Yeah, nah, it is rather far from boil water notices tbh.
Rather heavier rainfalls into mountainous bushclad terrain can significantly increase turbidity and faecal coeliforms in a reservoir.
So treating each cumec takes longer - filters clog faster, UV needs to be applied for longer...
Hence the water restrictions - throughput has to decrease to maintain quality.
Boil water notices occur when your water treatment has entirely failed.
> Boil water notices occur when your water treatment has entirely failed.
I don't know how it is where you live, but here, boil water notices generally happen because of mundane things well downstream of water treatment. Water demand too high, dropping pressure? Boil water notice. Water main breaks? Boil water notice. In this case, although I wouldn't describe it as mundane, the boil water notice occurred because of a temporary power loss resulting in a pressure drop, not because the water was actually known to be contaminated.

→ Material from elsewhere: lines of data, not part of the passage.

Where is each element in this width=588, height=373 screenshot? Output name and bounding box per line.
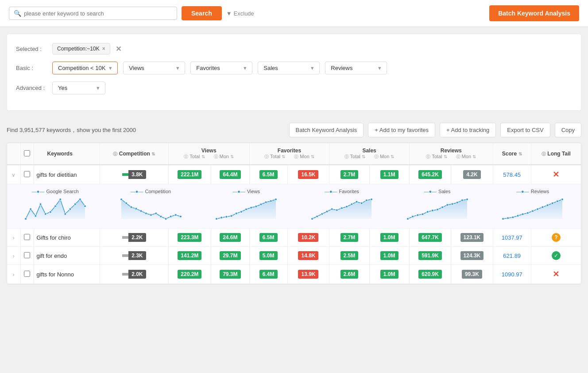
add-tracking-button[interactable]: + Add to tracking: [440, 123, 496, 137]
checkbox-cell[interactable]: [20, 265, 34, 284]
sort-icon[interactable]: ⇅: [472, 154, 476, 159]
chart-label: —●— Reviews: [487, 189, 578, 194]
search-input[interactable]: [24, 10, 172, 17]
views-dropdown[interactable]: Views ▾: [123, 62, 185, 74]
sort-icon[interactable]: ⇅: [230, 154, 234, 159]
help-icon: ⓪: [542, 152, 546, 156]
row-checkbox[interactable]: [24, 234, 30, 240]
expand-cell[interactable]: ›: [7, 229, 20, 247]
checkbox-cell[interactable]: [20, 229, 34, 247]
sales-mon-badge: 1.0M: [380, 233, 398, 242]
export-csv-button[interactable]: Export to CSV: [500, 123, 550, 137]
sort-icon[interactable]: ⇅: [518, 152, 522, 156]
checkbox-cell[interactable]: [20, 165, 34, 184]
expand-cell[interactable]: ›: [7, 247, 20, 265]
expanded-charts-row: —●— Google Search —●— Competition: [7, 184, 581, 229]
expand-icon[interactable]: ›: [13, 253, 15, 259]
views-mon-badge: 79.3M: [220, 270, 240, 279]
svg-point-22: [155, 212, 157, 214]
views-mon-cell: 64.4M: [211, 165, 249, 184]
sort-icon[interactable]: ⇅: [201, 154, 205, 159]
svg-point-27: [179, 215, 182, 218]
chart-label: —●— Sales: [392, 189, 483, 194]
svg-point-37: [255, 205, 257, 207]
svg-point-43: [311, 218, 313, 220]
svg-point-52: [356, 201, 358, 203]
svg-point-63: [436, 209, 438, 211]
copy-button[interactable]: Copy: [555, 123, 581, 137]
svg-point-6: [49, 211, 51, 213]
expand-cell[interactable]: ∨: [7, 165, 20, 184]
sales-dropdown[interactable]: Sales ▾: [258, 62, 320, 74]
chart-line-icon: —●—: [131, 189, 143, 194]
advanced-dropdown[interactable]: Yes ▾: [52, 82, 105, 94]
row-checkbox[interactable]: [24, 171, 30, 177]
help-icon: ⓪: [184, 154, 188, 159]
checkbox-cell[interactable]: [20, 247, 34, 265]
svg-point-33: [235, 212, 237, 214]
fav-total-badge: 6.5M: [259, 170, 278, 179]
svg-point-23: [159, 215, 162, 218]
reviews-dropdown[interactable]: Reviews ▾: [325, 62, 387, 74]
sort-icon[interactable]: ⇅: [444, 154, 447, 159]
fav-total-cell: 6.4M: [249, 265, 287, 284]
competition-cell: 2.2K: [100, 229, 168, 247]
chart-item: —●— Views: [201, 189, 292, 224]
svg-point-35: [245, 208, 248, 210]
exclude-button[interactable]: ▼ Exclude: [226, 10, 254, 17]
competition-dropdown[interactable]: Competition < 10K ▾: [52, 62, 118, 74]
sort-icon[interactable]: ⇅: [282, 154, 285, 159]
table-row: ∨ gifts for dietitian 3.8K 222.1M 64.4M …: [7, 165, 581, 184]
svg-point-1: [24, 218, 27, 220]
expand-icon[interactable]: ›: [13, 272, 15, 278]
sort-icon[interactable]: ⇅: [362, 154, 365, 159]
basic-label: Basic :: [16, 65, 47, 71]
add-favorites-button[interactable]: + Add to my favorites: [368, 123, 435, 137]
row-checkbox[interactable]: [24, 271, 30, 277]
chart-item: —●— Favorites: [296, 189, 387, 224]
row-checkbox[interactable]: [24, 252, 30, 258]
svg-point-15: [120, 198, 122, 201]
views-total-badge: 220.2M: [178, 270, 201, 279]
svg-point-78: [537, 208, 539, 210]
th-competition: ⓪ Competition ⇅: [100, 143, 168, 165]
top-bar: 🔍 Search ▼ Exclude Batch Keyword Analysi…: [0, 0, 588, 27]
expand-icon[interactable]: ∨: [12, 172, 15, 178]
expand-cell[interactable]: ›: [7, 265, 20, 284]
sort-icon[interactable]: ⇅: [391, 154, 394, 159]
chart-line-icon: —●—: [424, 189, 437, 194]
svg-point-10: [69, 208, 71, 210]
results-bar: Find 3,951,577 keywords，show you the fir…: [0, 117, 588, 143]
advanced-filter-row: Advanced : Yes ▾: [16, 82, 572, 94]
chart-line-icon: —●—: [232, 189, 245, 194]
svg-point-45: [321, 213, 323, 215]
batch-analysis-button[interactable]: Batch Keyword Analysis: [289, 123, 364, 137]
svg-point-82: [557, 200, 559, 202]
svg-point-50: [346, 206, 348, 208]
score-cell: 578.45: [493, 165, 531, 184]
sort-icon[interactable]: ⇅: [311, 154, 314, 159]
search-button[interactable]: Search: [182, 6, 222, 20]
advanced-label: Advanced :: [16, 85, 47, 91]
sort-icon[interactable]: ⇅: [151, 152, 155, 156]
sales-mon-badge: 1.1M: [380, 170, 398, 179]
rev-mon-badge: 123.1K: [460, 233, 484, 242]
remove-tag-button[interactable]: ×: [102, 46, 105, 52]
charts-cell: —●— Google Search —●— Competition: [7, 184, 581, 229]
select-all-checkbox[interactable]: [24, 150, 30, 156]
results-count: Find 3,951,577 keywords，show you the fir…: [7, 126, 285, 134]
rev-mon-badge: 4.2K: [463, 170, 480, 179]
svg-point-59: [416, 214, 418, 216]
expand-icon[interactable]: ›: [13, 235, 15, 241]
chevron-down-icon: ▾: [97, 85, 100, 91]
favorites-dropdown[interactable]: Favorites ▾: [190, 62, 252, 74]
competition-badge: 2.2K: [122, 233, 146, 242]
chart-label: —●— Favorites: [296, 189, 387, 194]
svg-point-44: [316, 215, 318, 218]
competition-cell: 2.0K: [100, 265, 168, 284]
competition-badge: 2.3K: [122, 251, 146, 260]
batch-keyword-analysis-button[interactable]: Batch Keyword Analysis: [489, 5, 579, 21]
clear-filter-button[interactable]: ✕: [116, 45, 121, 53]
svg-point-80: [546, 204, 549, 206]
chart-item: —●— Sales: [392, 189, 483, 224]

It's also hard to compare across water treatment standards. Are the allowed contaminants the same? For example here, no amount of PFAS contamination results in an advisory, even though it's well over the limits.
I think a better point would be a) there's no such thing as the "American" water system; water systems are virtually all designed, implemented, run, and administered by municipal and county governments, with anyone remotely rural on a well; and b) any minor water failures in the US are going to garner extra attention for the next couple years because of the Jackson debacle.
OTOH, I have well water for myself. ;)
EDIT: Also here's a boil water notice in New South Wales from flooding events, 22 days ago.
Not starting.
"The NSW Government has announced that Water Wise Guidelines have replaced Level 1 water restrictions [...] The restrictions have eased, but let’s stay water wise."